Inspiration has also come through his parents.
“My mom is the one who really inspires. When I was in the hospital not once did I see her cry or break down or get emotional,” he recalled. “She stayed by me the entire time and really was the one who made sure that I kept a positive attitude and that I kept my head up and focused on getting myself back to every day life.
“She is the one who taught me the importance of appreciating your family and your friends and appreciating everything life has given you,” said Hayes, who has a younger brother, Nicholas, who plays on Collierville’s freshman team.
On his right wrist, J. B., whose initials stand for James Bullock, wears a Stay Strong wristband with the dates 10-3-14, the date of a surgery that Tiffany Pohl, the mother of his best friend, Jake Pohl, had for oral cancer.
Like a second mother to Hayes, she visited him in the hospital. Staying positive and strong were also her messages.
“God is not going to let you not get through this because you are too good of a person. He is testing you now so that you can come out an even better person,” said Hayes, who wears the Stay Strong 1-3-13 wristband on his left wrist.
“I remember Mrs. Pohl sitting by my hospital bed and she was praying for me. I remember if she can stay positive through her faith in God and her faith in the Bible, then there is a higher power watching over me.”
With a 4.2 grade-point-average, Hayes has been accepted to Rhodes and will major in bio-chemistry. He will also be on the Lynx basketball team.

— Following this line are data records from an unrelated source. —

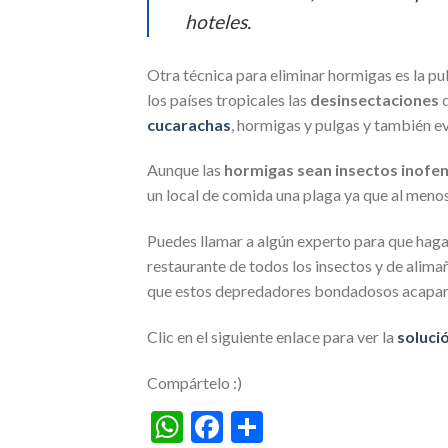
hoteles.
Otra técnica para eliminar hormigas es la p
los países tropicales las
desinsectaciones
d
cucarachas
, hormigas y pulgas y también e
Aunque las
hormigas sean insectos inofe
un local de comida una plaga ya que al menos 
Puedes llamar a algún experto para que haga 
restaurante de todos los insectos y de alima
que estos depredadores bondadosos acapare
Clic en el siguiente enlace para ver la
soluci
Compártelo :)
WhatsApp
Facebook
Compartir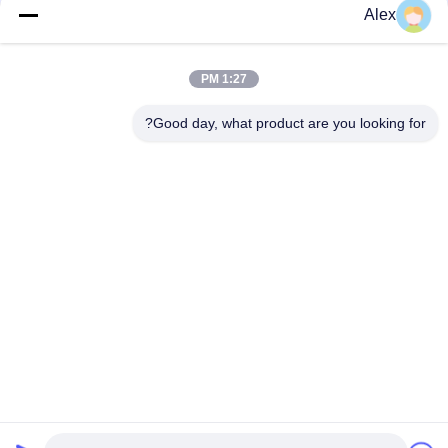
Alex
الغراء المصهور على الساخن لصنع حفاضات الغراء البناء لإنتاج حفاضات
الأطفال
1:27 PM
Premium Grade Positioning Hot Melt PSA for lady sanitary
napkin
Good day, what product are you looking for?
فئات شعبية
جميع
مادة لاصقة حساسة 
لاصقة PSA تذوب 
للضغط تذوب الساخنة
الساخنة
لاصق حساس للضغط 
صمغ PSA
PSA
مادة لاصقة تذوب 
اللاصق بالغراء المذاب 
الساخنة
بالحرارة
لاصق المطاط 
تذوب الساخنة PSA
المصهور على الساخن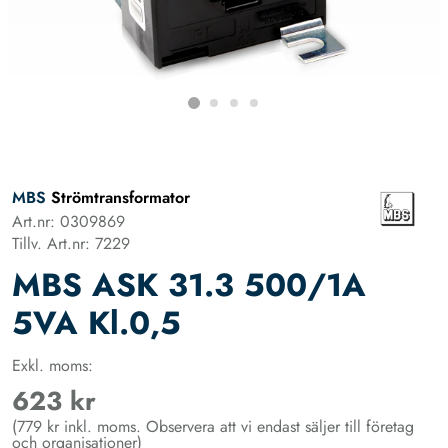
MBS
Strömtransformator
Art.nr: 0309869
Tillv. Art.nr: 7229
MBS ASK 31.3 500/1A
5VA Kl.0,5
Exkl. moms:
623 kr
(779 kr inkl. moms. Observera att vi endast säljer till företag
och organisationer)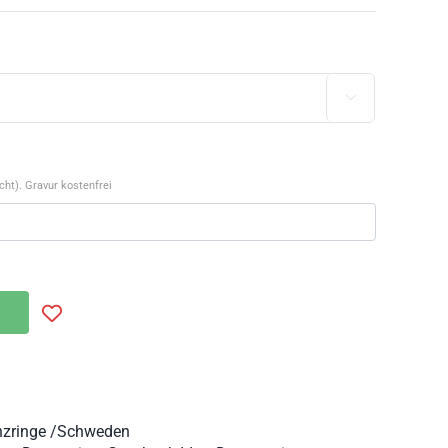

ht). Gravur kostenfrei
zringe /Schweden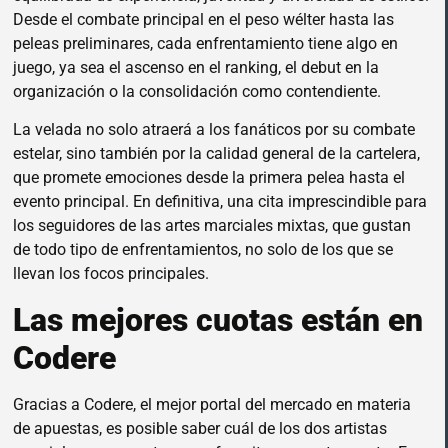
Desde el combate principal en el peso wélter hasta las
peleas preliminares, cada enfrentamiento tiene algo en
juego, ya sea el ascenso en el ranking, el debut en la
organización o la consolidación como contendiente.
La velada no solo atraerá a los fanáticos por su combate
estelar, sino también por la calidad general de la cartelera,
que promete emociones desde la primera pelea hasta el
evento principal. En definitiva, una cita imprescindible para
los seguidores de las artes marciales mixtas, que gustan
de todo tipo de enfrentamientos, no solo de los que se
llevan los focos principales.
Las mejores cuotas están en
Codere
Gracias a Codere, el mejor portal del mercado en materia
de apuestas, es posible saber cuál de los dos artistas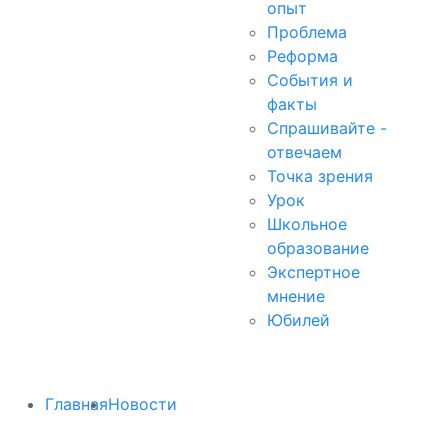
опыт
Проблема
Реформа
События и
факты
Спрашивайте -
отвечаем
Точка зрения
Урок
Школьное
образование
Экспертное
мнение
Юбилей
Главная
Новости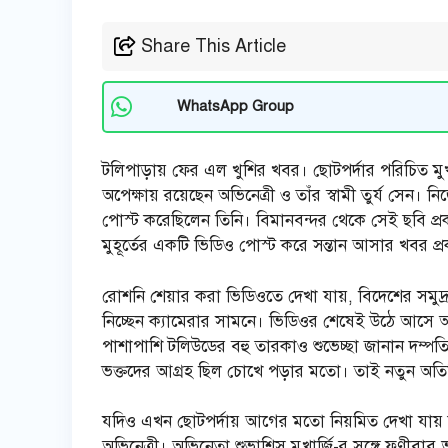
Share This Article
WhatsApp Group
টলিপাড়ায় ফের এল খুশির খবর। ছোটপর্দার পরিচিত মুখ
অপেক্ষায় রয়েছেন অভিনেত্রী ও তাঁর স্বামী তুর্য 
পোস্ট করেছিলেন তিনি। বিমানবন্দর থেকে সেই ছবি প্
মুহূর্তের একটি ভিডিও পোস্ট করে সন্তান আসার খবর প্
রোশনি শেয়ার করা ভিডিওতে দেখা যায়, বিদেশের সমুদ্র
নিচ্ছেন ক্যামেরার সামনে। ভিডিওর শেষেই উঠে আসে 
পাশাপাশি টলিউডের বহু তারকাও শুভেচ্ছা জানান দম্পতিক
ভক্তদের আগ্রহ ছিল চোখে পড়ার মতো। তাই নতুন অতি
যদিও এখন ছোটপর্দায় আগের মতো নিয়মিত দেখা যায় 
অভিনেত্রী। অভিনেতা শুভাশিস মুখার্জি-র সঙ্গে ফণীবা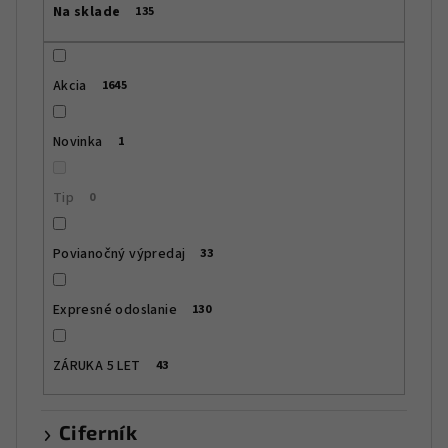
Na sklade
135
o
d
u
Akcia
1645
k
t
Novinka
1
o
v
Tip
0
Povianočný výpredaj
33
Expresné odoslanie
130
ZÁRUKA 5 LET
43
Ciferník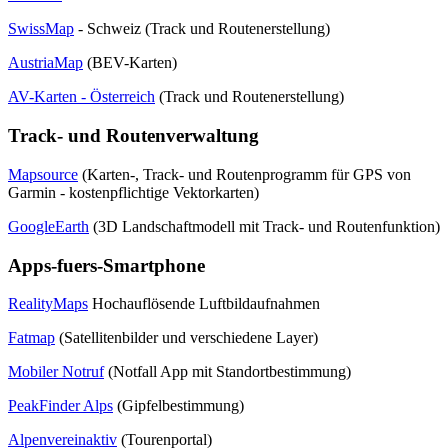
SwissMap
- Schweiz (Track und Routenerstellung)
AustriaMap
(BEV-Karten)
AV-Karten - Österreich
(Track und Routenerstellung)
Track- und Routenverwaltung
Mapsource
(Karten-, Track- und Routenprogramm für GPS von
Garmin - kostenpflichtige Vektorkarten)
GoogleEarth
(3D Landschaftmodell mit Track- und Routenfunktion)
Apps-fuers-Smartphone
RealityMaps
Hochauflösende Luftbildaufnahmen
Fatmap
(Satellitenbilder und verschiedene Layer)
Mobiler Notruf
(Notfall App mit Standortbestimmung)
PeakFinder Alps
(Gipfelbestimmung)
Alpenvereinaktiv
(Tourenportal)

He will have to have an MRI every year until he is 21. He “hopefully” will start his own foundation one day that deals with pediatric brain tumors.
“I have been through a lot with my brain tumor incident. I feel like that his has made me more understanding and more appreciative and given me a positive outlook on every day life. I feel like I was lucky to come out of this with no major side effects and no long-term medical issues that I have to live with the rest of my life,” said Hayes.
“I feel like that is a second chance and that I have the responsibility to make good of that second chance, to do something with my life that is going to help benefit others. I feel like that is my duty. I have been able to learn so much about myself and life in general. I am definitely not the same person after going through that, I am a better person.”